### REQUIREMENT
In the listing below, find each line that holds "email" and list it.

### DATA FOR THIS EXERCISE

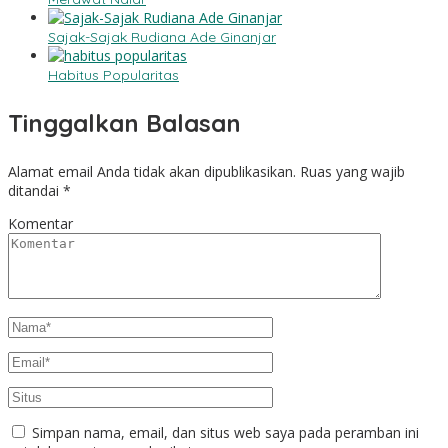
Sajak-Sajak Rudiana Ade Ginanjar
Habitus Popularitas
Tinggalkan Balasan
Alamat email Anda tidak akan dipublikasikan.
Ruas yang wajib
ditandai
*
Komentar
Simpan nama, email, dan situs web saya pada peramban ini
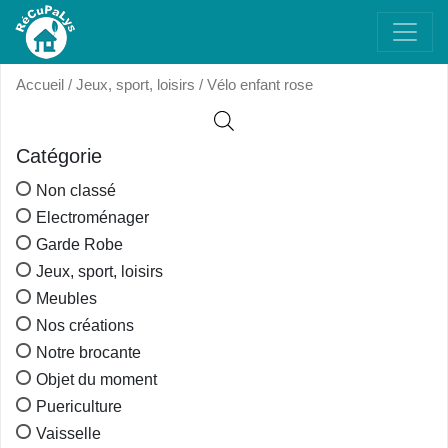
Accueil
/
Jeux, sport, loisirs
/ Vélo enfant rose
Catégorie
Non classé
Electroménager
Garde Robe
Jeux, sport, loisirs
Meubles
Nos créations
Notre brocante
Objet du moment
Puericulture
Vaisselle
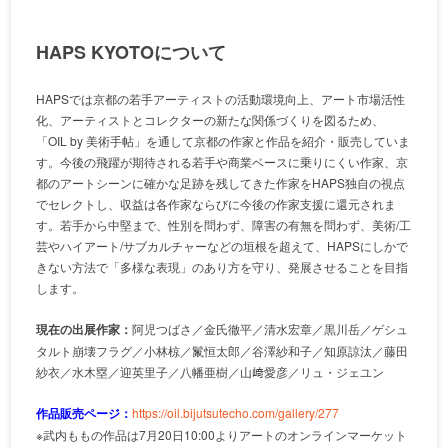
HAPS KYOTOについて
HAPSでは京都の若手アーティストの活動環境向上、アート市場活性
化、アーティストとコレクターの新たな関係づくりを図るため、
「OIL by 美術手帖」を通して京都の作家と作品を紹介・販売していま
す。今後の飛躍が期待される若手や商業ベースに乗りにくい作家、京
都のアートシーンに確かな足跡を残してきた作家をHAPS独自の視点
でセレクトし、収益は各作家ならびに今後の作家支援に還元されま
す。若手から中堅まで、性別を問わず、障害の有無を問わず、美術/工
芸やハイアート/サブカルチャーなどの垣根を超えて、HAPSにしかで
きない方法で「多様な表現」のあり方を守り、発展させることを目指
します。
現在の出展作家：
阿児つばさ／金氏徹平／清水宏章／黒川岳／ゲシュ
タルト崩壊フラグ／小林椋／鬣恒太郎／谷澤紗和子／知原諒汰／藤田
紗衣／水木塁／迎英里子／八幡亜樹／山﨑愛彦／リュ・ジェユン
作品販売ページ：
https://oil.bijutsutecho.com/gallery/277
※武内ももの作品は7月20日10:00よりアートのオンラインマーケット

==

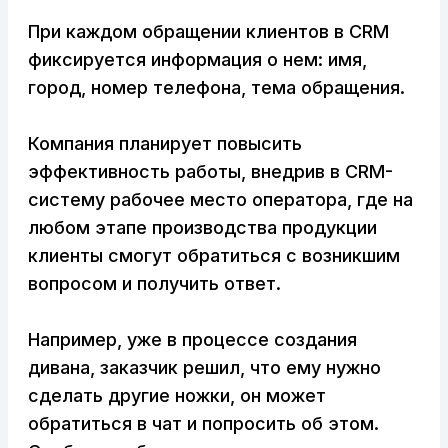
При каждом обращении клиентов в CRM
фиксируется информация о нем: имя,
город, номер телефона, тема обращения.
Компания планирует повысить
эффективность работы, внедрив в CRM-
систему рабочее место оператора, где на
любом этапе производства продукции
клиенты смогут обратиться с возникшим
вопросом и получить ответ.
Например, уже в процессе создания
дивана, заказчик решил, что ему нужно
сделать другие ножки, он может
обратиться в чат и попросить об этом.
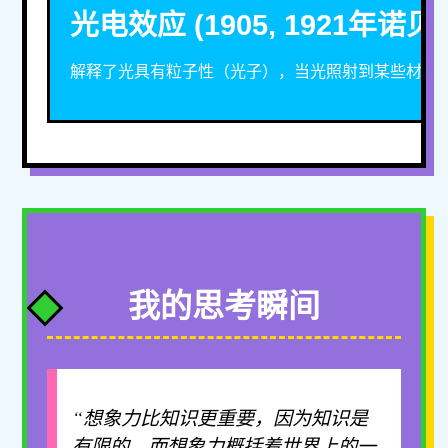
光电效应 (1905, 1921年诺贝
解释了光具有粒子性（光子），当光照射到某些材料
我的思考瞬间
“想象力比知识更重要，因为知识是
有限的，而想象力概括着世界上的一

### WRITTEN REPLY
Alamat email Anda tidak akan dipublikasikan.
Simpan nama, email, dan situs web saya pada peramban ini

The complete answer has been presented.